What is Servant Leadership?
Of all of Christ's remarkable actions and teachings, perhaps none is more relevant to Christian men than that of servant leadership. In contrast to those who seek to lead for power, prestige, or pride, Jesus Christ was a different sort of leader, a humble man motivated by love, compassion, and mercy for those around him.
In its most basic form, servant leadership is a matter of stewardship -- that is, those who lead are the caretakers of their group's resources, of whatever kind. They lead by serving their group wisely and selflessly, doing their utmost to skillfully carry out the decisions that serve the best interests of the group. Servant leaders place great emphasis on trust, collaboration, empathy, and an ethical understanding of the power they wield.
Was Jesus Really a Servant Leader?
There are numerous examples of Christ's servant leadership to be found in the New Testament. Take, for example, the following passage from the tenth chapter of the Book of Mark:
Instead, whoever wants to become great among you must be your servant, and whoever wants to be first must be slave of all. For even the Son of Man did not come to be served, but to serve, and to give his life as a ransom for many.
These words, among the last Jesus spoke to the Disciples, hold the very essence of servant leadership. The greatest leader is he who serves his people, even to the point of giving his own life for their benefit, as Jesus did when he was crucified for the sins of mankind.
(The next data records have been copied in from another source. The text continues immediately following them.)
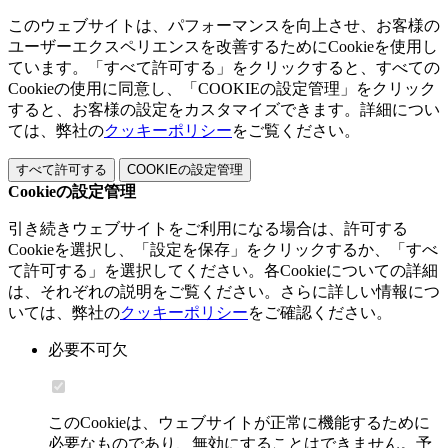
このウェブサイトは、パフォーマンスを向上させ、お客様の
ユーザーエクスペリエンスを改善するためにCookieを使用し
ています。「すべて許可する」をクリックすると、すべての
Cookieの使用に同意し、「COOKIEの設定管理」をクリック
すると、お客様の設定をカスタマイズできます。詳細につい
ては、弊社の
クッキーポリシー
をご覧ください。
すべて許可する
COOKIEの設定管理
Cookieの設定管理
引き続きウェブサイトをご利用になる場合は、許可する
Cookieを選択し、「設定を保存」をクリックするか、「すべ
て許可する」を選択してください。各Cookieについての詳細
は、それぞれの説明をご覧ください。さらに詳しい情報につ
いては、弊社の
クッキーポリシー
をご確認ください。
必要不可欠
このCookieは、ウェブサイトが正常に機能するために
必要なものであり、無効にすることはできません。予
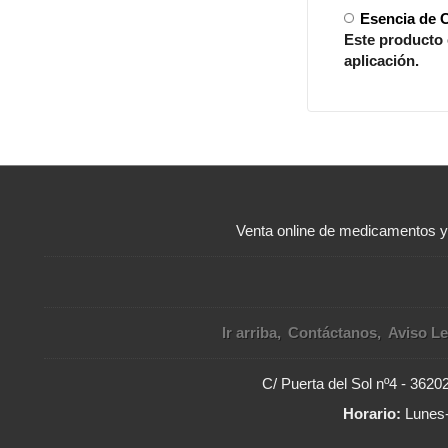
Esencia de 
Este producto e
aplicación.
Venta online de medicamentos 
Ir arriba
Contáctanos
Aviso Le
C/ Puerta del Sol nº4 - 362
Horario:
Lunes-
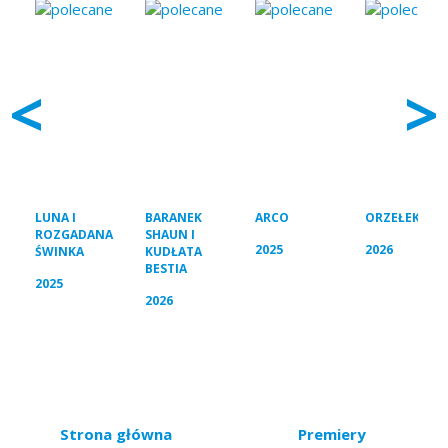
<
>
LUNA I
BARANEK
ARCO
ORZEŁEK IGG
ROZGADANA
SHAUN I
2025
2026
ŚWINKA
KUDŁATA
BESTIA
2025
2026
Strona główna
Premiery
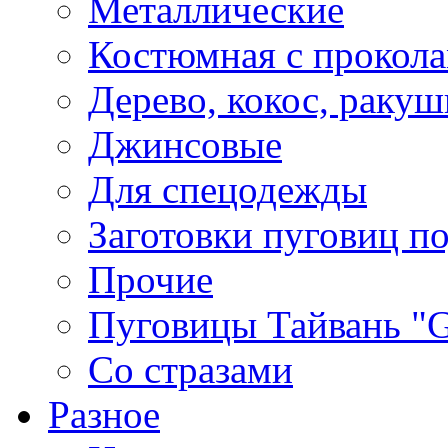
Металлические
Костюмная с прокол
Дерево, кокос, ракуш
Джинсовые
Для спецодежды
Заготовки пуговиц п
Прочие
Пуговицы Тайвань 
Со стразами
Разное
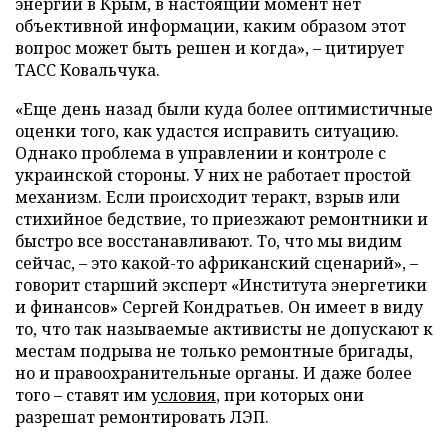
энергии в Крым, в настоящий момент нет
объективной информации, каким образом этот
вопрос может быть решен и когда», – цитирует
ТАСС Ковальчука.
«Еще день назад были куда более оптимистичные
оценки того, как удастся исправить ситуацию.
Однако проблема в управлении и контроле с
украинской стороны. У них не работает простой
механизм. Если происходит теракт, взрыв или
стихийное бедствие, то приезжают ремонтники и
быстро все восстанавливают. То, что мы видим
сейчас, – это какой-то африканский сценарий», –
говорит старший эксперт «Института энергетики
и финансов» Сергей Кондратьев. Он имеет в виду
то, что так называемые активисты не допускают к
местам подрыва не только ремонтные бригады,
но и правоохранительные органы. И даже более
того – ставят им
условия
, при которых они
разрешат ремонтировать ЛЭП.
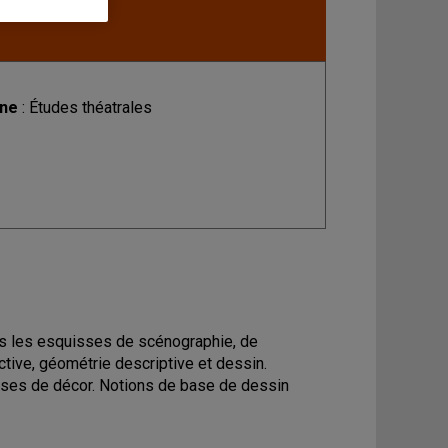
ine
: Études théatrales
ns les esquisses de scénographie, de
tive, géométrie descriptive et dessin.
isses de décor. Notions de base de dessin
Jesus showed servant leadership in a practical sense, as well, by washing the feet of his Disciples at the last supper.
Now that I, your Lord and Teacher, have washed your feet, you also should wash one another's feet. I have set you an example that you should do as I have done for you. I tell you the truth, no servant is greater than his master, nor is a messenger greater than the one who sent him. Now that you know these things, you will be blessed if you do them.
(John 13:14-17, NIV)
Servant leaders understand that, ultimately, we must all serve each other, and this is part of their role, as well -- to act as teachers and facilitators for members of their group or organization. Leaders of this kind have the ability to inspire an aspect of humble servitude in those with whom they work and live, simply through their selfless actions for the good of the whole.
Servant Leaders -- of One Body
Perhaps the best biblical example of servant leadership can be found in the 12th chapter of First Corinthians, in the metaphor of the body. Just as the body would not be the same body without all its parts, servant leaders understand that the group would not be the same group without all its members.
In this sense, we can think of a servant leader as the body's head -- the seat of wisdom and direction, to be sure, but even the head is useless without the body to which it is attached, without the arms and hands and legs which move it and do its work.
Servant leadership requires love, compassion, acceptance of responsibility, and, above all, wisdom and selflessness. These are not easy traits to cultivate - in many ways, servant leadership is the apex of Christian manhood. Look to your brothers who are on a similar path, to the inspiration of Christ, and allow the strength of togetherness to carry you to the highest forms of help and service one man can give another.